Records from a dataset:
◇ ◇ ◇

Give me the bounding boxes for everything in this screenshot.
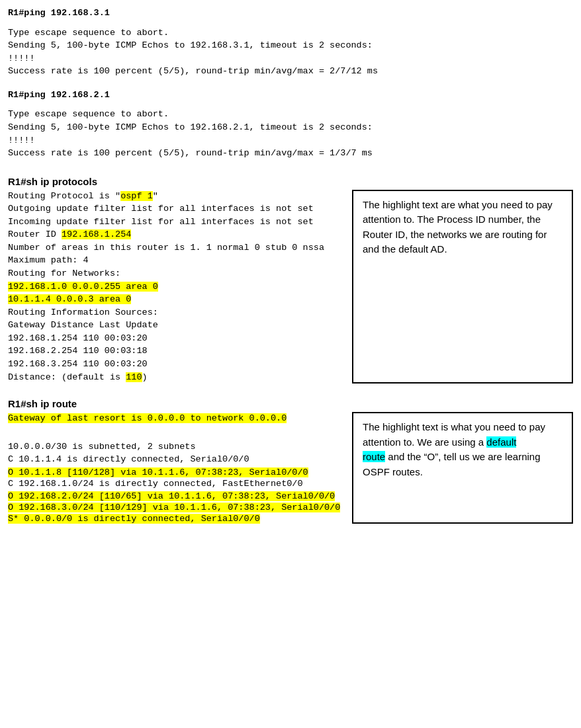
route-line1: 10.0.0.0/30 is subnetted, 2 subnets (8, 440, 345, 454)
static-line-text: S* 0.0.0.0/0 is directly connected, Seri… (8, 514, 260, 524)
net1-highlight: 192.168.1.0 0.0.0.255 area 0 (8, 282, 158, 292)
distance-suffix: ) (142, 372, 148, 382)
ping1-line2: Sending 5, 100-byte ICMP Echos to 192.16… (8, 39, 573, 52)
router-id-prefix: Router ID (8, 229, 62, 239)
ping1-section: R1#ping 192.168.3.1 Type escape sequence… (8, 7, 573, 78)
route-line2: C 10.1.1.4 is directly connected, Serial… (8, 453, 345, 466)
ping2-line2: Sending 5, 100-byte ICMP Echos to 192.16… (8, 121, 573, 134)
route-callout-cyan1: default (486, 436, 516, 448)
max-path-line: Maximum path: 4 (8, 254, 345, 267)
connected-line: C 192.168.1.0/24 is directly connected, … (8, 477, 345, 491)
routing-protocol-prefix: Routing Protocol is " (8, 191, 120, 201)
outgoing-line: Outgoing update filter list for all inte… (8, 202, 345, 216)
ospf-line1-text: O 10.1.1.8 [110/128] via 10.1.1.6, 07:38… (8, 467, 308, 477)
ping1-cmd: R1#ping 192.168.3.1 (8, 7, 573, 20)
gw1-line: 192.168.1.254 110 00:03:20 (8, 332, 345, 345)
net1-line: 192.168.1.0 0.0.0.255 area 0 (8, 280, 345, 294)
routing-for-line: Routing for Networks: (8, 267, 345, 280)
router-id-highlight: 192.168.1.254 (62, 229, 131, 239)
sh-ip-protocols-output: Routing Protocol is "ospf 1" Outgoing up… (8, 190, 345, 384)
route-callout-cyan2: route (363, 451, 385, 462)
ospf-line3: O 192.168.3.0/24 [110/129] via 10.1.1.6,… (8, 501, 345, 512)
ping2-line1: Type escape sequence to abort. (8, 108, 573, 121)
gateway-last-resort-line: Gateway of last resort is 0.0.0.0 to net… (8, 412, 345, 423)
sh-ip-route-heading: R1#sh ip route (8, 398, 573, 409)
ospf-line2-text: O 192.168.2.0/24 [110/65] via 10.1.1.6, … (8, 491, 335, 501)
ping2-line4: Success rate is 100 percent (5/5), round… (8, 147, 573, 160)
ping1-line1: Type escape sequence to abort. (8, 26, 573, 40)
gateway-header-line: Gateway Distance Last Update (8, 319, 345, 332)
ping2-cmd: R1#ping 192.168.2.1 (8, 89, 573, 102)
ping2-section: R1#ping 192.168.2.1 Type escape sequence… (8, 89, 573, 160)
sh-ip-protocols-callout: The highlight text are what you need to … (352, 190, 573, 384)
gateway-last-resort: Gateway of last resort is 0.0.0.0 to net… (8, 413, 287, 423)
net2-line: 10.1.1.4 0.0.0.3 area 0 (8, 293, 345, 306)
route-callout-prefix: The highlight text is what you need to p… (363, 421, 545, 448)
distance-highlight: 110 (126, 372, 142, 382)
sh-ip-protocols-heading: R1#sh ip protocols (8, 176, 573, 187)
ping2-line3: !!!!! (8, 134, 573, 147)
routing-protocol-line: Routing Protocol is "ospf 1" (8, 190, 345, 203)
ospf-line1: O 10.1.1.8 [110/128] via 10.1.1.6, 07:38… (8, 466, 345, 477)
distance-line: Distance: (default is 110) (8, 371, 345, 384)
ospf-line2: O 192.168.2.0/24 [110/65] via 10.1.1.6, … (8, 490, 345, 501)
routing-protocol-suffix: " (153, 191, 158, 201)
routing-info-line: Routing Information Sources: (8, 306, 345, 319)
sh-ip-route-callout: The highlight text is what you need to p… (352, 412, 573, 524)
router-id-line: Router ID 192.168.1.254 (8, 228, 345, 241)
route-blank (8, 427, 345, 440)
incoming-line: Incoming update filter list for all inte… (8, 216, 345, 229)
routing-protocol-highlight: ospf 1 (120, 191, 153, 201)
ping1-line3: !!!!! (8, 52, 573, 65)
num-areas-line: Number of areas in this router is 1. 1 n… (8, 241, 345, 255)
net2-highlight: 10.1.1.4 0.0.0.3 area 0 (8, 294, 131, 304)
sh-ip-route-output: Gateway of last resort is 0.0.0.0 to net… (8, 412, 345, 524)
ospf-line3-text: O 192.168.3.0/24 [110/129] via 10.1.1.6,… (8, 503, 340, 512)
distance-prefix: Distance: (default is (8, 372, 126, 382)
ping1-line4: Success rate is 100 percent (5/5), round… (8, 65, 573, 78)
gw2-line: 192.168.2.254 110 00:03:18 (8, 344, 345, 358)
gw3-line: 192.168.3.254 110 00:03:20 (8, 358, 345, 371)
sh-ip-protocols-section: Routing Protocol is "ospf 1" Outgoing up… (8, 190, 573, 384)
callout-text: The highlight text are what you need to … (363, 199, 553, 255)
static-line: S* 0.0.0.0/0 is directly connected, Seri… (8, 512, 345, 524)
sh-ip-route-section: Gateway of last resort is 0.0.0.0 to net… (8, 412, 573, 524)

◇ ◇ ◇

## Exercise goal
When you copy the data above, keep each line exact and omit the pictures.

## Expected output
Give me the bounding boxes for everything in this screenshot.
route-line1: 10.0.0.0/30 is subnetted, 2 subnets (8, 440, 345, 454)
static-line-text: S* 0.0.0.0/0 is directly connected, Seri… (8, 514, 260, 524)
net1-highlight: 192.168.1.0 0.0.0.255 area 0 (8, 282, 158, 292)
distance-suffix: ) (142, 372, 148, 382)
ping1-line2: Sending 5, 100-byte ICMP Echos to 192.16… (8, 39, 573, 52)
router-id-prefix: Router ID (8, 229, 62, 239)
ping1-section: R1#ping 192.168.3.1 Type escape sequence… (8, 7, 573, 78)
route-line2: C 10.1.1.4 is directly connected, Serial… (8, 453, 345, 466)
ping2-line2: Sending 5, 100-byte ICMP Echos to 192.16… (8, 121, 573, 134)
route-callout-cyan1: default (486, 436, 516, 448)
max-path-line: Maximum path: 4 (8, 254, 345, 267)
connected-line: C 192.168.1.0/24 is directly connected, … (8, 477, 345, 491)
routing-protocol-prefix: Routing Protocol is " (8, 191, 120, 201)
outgoing-line: Outgoing update filter list for all inte… (8, 202, 345, 216)
ospf-line1-text: O 10.1.1.8 [110/128] via 10.1.1.6, 07:38… (8, 467, 308, 477)
ping1-cmd: R1#ping 192.168.3.1 (8, 7, 573, 20)
gw1-line: 192.168.1.254 110 00:03:20 (8, 332, 345, 345)
net1-line: 192.168.1.0 0.0.0.255 area 0 (8, 280, 345, 294)
routing-for-line: Routing for Networks: (8, 267, 345, 280)
router-id-highlight: 192.168.1.254 (62, 229, 131, 239)
sh-ip-protocols-output: Routing Protocol is "ospf 1" Outgoing up… (8, 190, 345, 384)
route-callout-cyan2: route (363, 451, 385, 462)
ospf-line3: O 192.168.3.0/24 [110/129] via 10.1.1.6,… (8, 501, 345, 512)
ping2-line1: Type escape sequence to abort. (8, 108, 573, 121)
gateway-last-resort-line: Gateway of last resort is 0.0.0.0 to net… (8, 412, 345, 423)
sh-ip-route-heading: R1#sh ip route (8, 398, 573, 409)
ospf-line2-text: O 192.168.2.0/24 [110/65] via 10.1.1.6, … (8, 491, 335, 501)
ping2-line4: Success rate is 100 percent (5/5), round… (8, 147, 573, 160)
ping1-line1: Type escape sequence to abort. (8, 26, 573, 40)
gateway-header-line: Gateway Distance Last Update (8, 319, 345, 332)
ping2-cmd: R1#ping 192.168.2.1 (8, 89, 573, 102)
ping2-section: R1#ping 192.168.2.1 Type escape sequence… (8, 89, 573, 160)
sh-ip-protocols-callout: The highlight text are what you need to … (352, 190, 573, 384)
gateway-last-resort: Gateway of last resort is 0.0.0.0 to net… (8, 413, 287, 423)
net2-line: 10.1.1.4 0.0.0.3 area 0 (8, 293, 345, 306)
route-callout-prefix: The highlight text is what you need to p… (363, 421, 545, 448)
distance-highlight: 110 (126, 372, 142, 382)
sh-ip-protocols-heading: R1#sh ip protocols (8, 176, 573, 187)
ping2-line3: !!!!! (8, 134, 573, 147)
routing-protocol-line: Routing Protocol is "ospf 1" (8, 190, 345, 203)
ospf-line1: O 10.1.1.8 [110/128] via 10.1.1.6, 07:38… (8, 466, 345, 477)
distance-line: Distance: (default is 110) (8, 371, 345, 384)
ospf-line2: O 192.168.2.0/24 [110/65] via 10.1.1.6, … (8, 490, 345, 501)
routing-protocol-suffix: " (153, 191, 158, 201)
routing-info-line: Routing Information Sources: (8, 306, 345, 319)
sh-ip-route-callout: The highlight text is what you need to p… (352, 412, 573, 524)
router-id-line: Router ID 192.168.1.254 (8, 228, 345, 241)
route-blank (8, 427, 345, 440)
incoming-line: Incoming update filter list for all inte… (8, 216, 345, 229)
routing-protocol-highlight: ospf 1 (120, 191, 153, 201)
ping1-line3: !!!!! (8, 52, 573, 65)
num-areas-line: Number of areas in this router is 1. 1 n… (8, 241, 345, 255)
net2-highlight: 10.1.1.4 0.0.0.3 area 0 (8, 294, 131, 304)
sh-ip-route-output: Gateway of last resort is 0.0.0.0 to net… (8, 412, 345, 524)
ospf-line3-text: O 192.168.3.0/24 [110/129] via 10.1.1.6,… (8, 503, 340, 512)
distance-prefix: Distance: (default is (8, 372, 126, 382)
ping1-line4: Success rate is 100 percent (5/5), round… (8, 65, 573, 78)
gw2-line: 192.168.2.254 110 00:03:18 (8, 344, 345, 358)
gw3-line: 192.168.3.254 110 00:03:20 (8, 358, 345, 371)
sh-ip-protocols-section: Routing Protocol is "ospf 1" Outgoing up… (8, 190, 573, 384)
callout-text: The highlight text are what you need to … (363, 199, 553, 255)
static-line: S* 0.0.0.0/0 is directly connected, Seri… (8, 512, 345, 524)
sh-ip-route-section: Gateway of last resort is 0.0.0.0 to net… (8, 412, 573, 524)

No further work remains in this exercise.